At first they go south. In San Leandro, they find that the
Portuguese immigrants have been buying up land, getting great yields from
intensive farming of their small plots. Billy and Saxon ask everyone they meet
about farming, wanting to learn how not to deplete the soil. Billy finds work
plowing, because he is so good with horses. Everywhere they go, people are
impressed with the two and offer them work, though Billy doesn’t want Saxon to
work hard.
On Carmel beach, they camp, finding themselves in a company
of artists who swim in the ocean and eat mussels and abalone, which they call
"the food of the gods." They are offered a house for the winter and become
members of this group. Saxon appreciates the childlike joy of the artists, but
cannot understand their pessimism.
Saxon explains to one of the artists what she and Billy are
looking for: “There be hills and
valleys, and rich land, and streams of clear water, good wagon roads and a
railroad not too far away, plenty of sunshine and cold enough at night to need
blankets, and not only pines but plenty of other kinds of trees, with open
spaces to pasture Billy’s horses and cattle, and deer and rabbits for him to
shoot, and lots and lots of redwood trees, and no fog!” He takes her out and
points to the moon. “You are looking for paradise,” he tells her. “It’s like
looking for a valley on the moon!”
Saxon and Billy move on, looking for their own land.
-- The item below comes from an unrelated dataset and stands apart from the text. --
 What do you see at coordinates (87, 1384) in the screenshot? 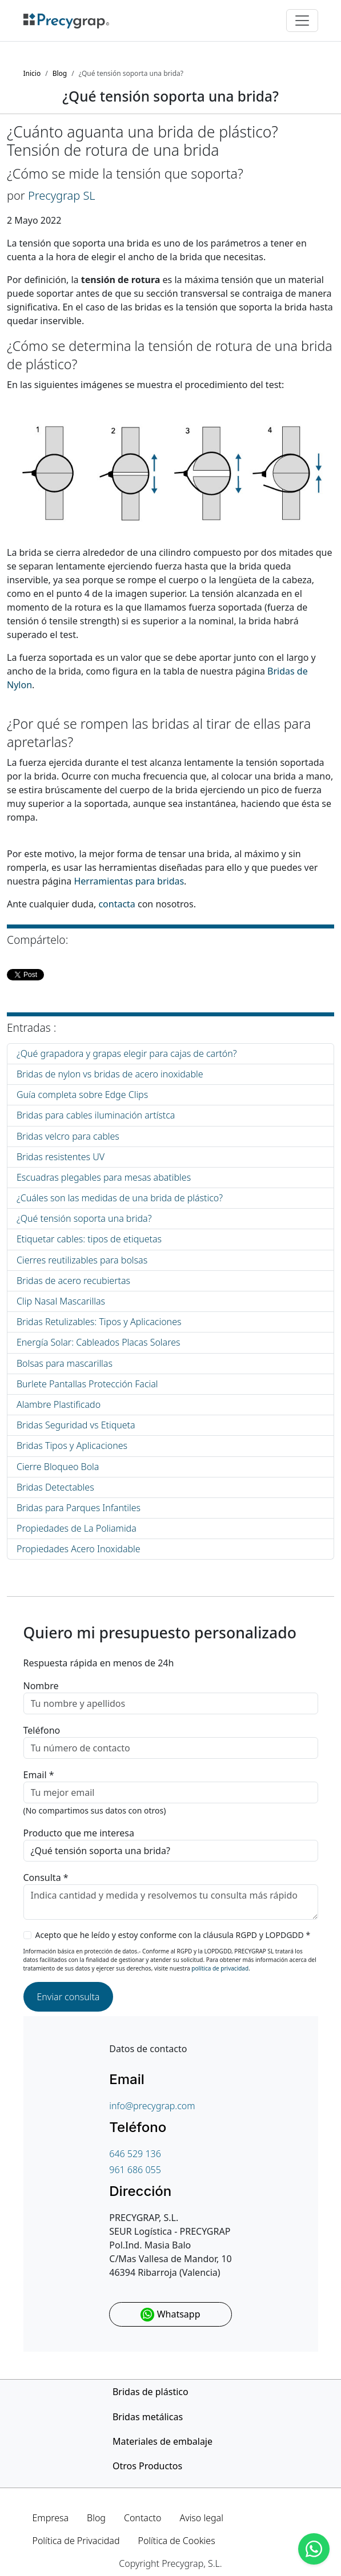 I see `Burlete Pantallas Protección Facial` at bounding box center [87, 1384].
Government land for the asking is no longer available in 1908, but they travel
out to Sacramento and north as far as Oregon, looking for the perfect place.
They buy a camping wagon and finally come back down to the Sonoma Valley, which
Saxon recognizes as the place they are looking for. With luck and Billy’s horse trading, they
acquire enough land to begin farming. Saxon sends for the baby clothes she has
packed away at her brother’s house.
Saxon’s relationship to Billy is notable in that they talk
to each other about everything, always returning to the first glimpses they had
of each other when Billy thought, “that you was made for me,” and Saxon said to
herself, “is he the man?” “I never talk this way to other girls,” says Billy.
“It’s the same way with me,” Saxon says. It is a story of two people who,
though they have little education, have large hearts and keen minds. Jack
London spares us none of the details.
Behind Saxon Roberts, of course, there was a real woman,
Charmian London, Jack London’s second wife. London called her his “mate-woman”
and Charmian shared many adventures with him. London left most of his estate to
her, because of "the love and comfort, & joy & happiness she has given me."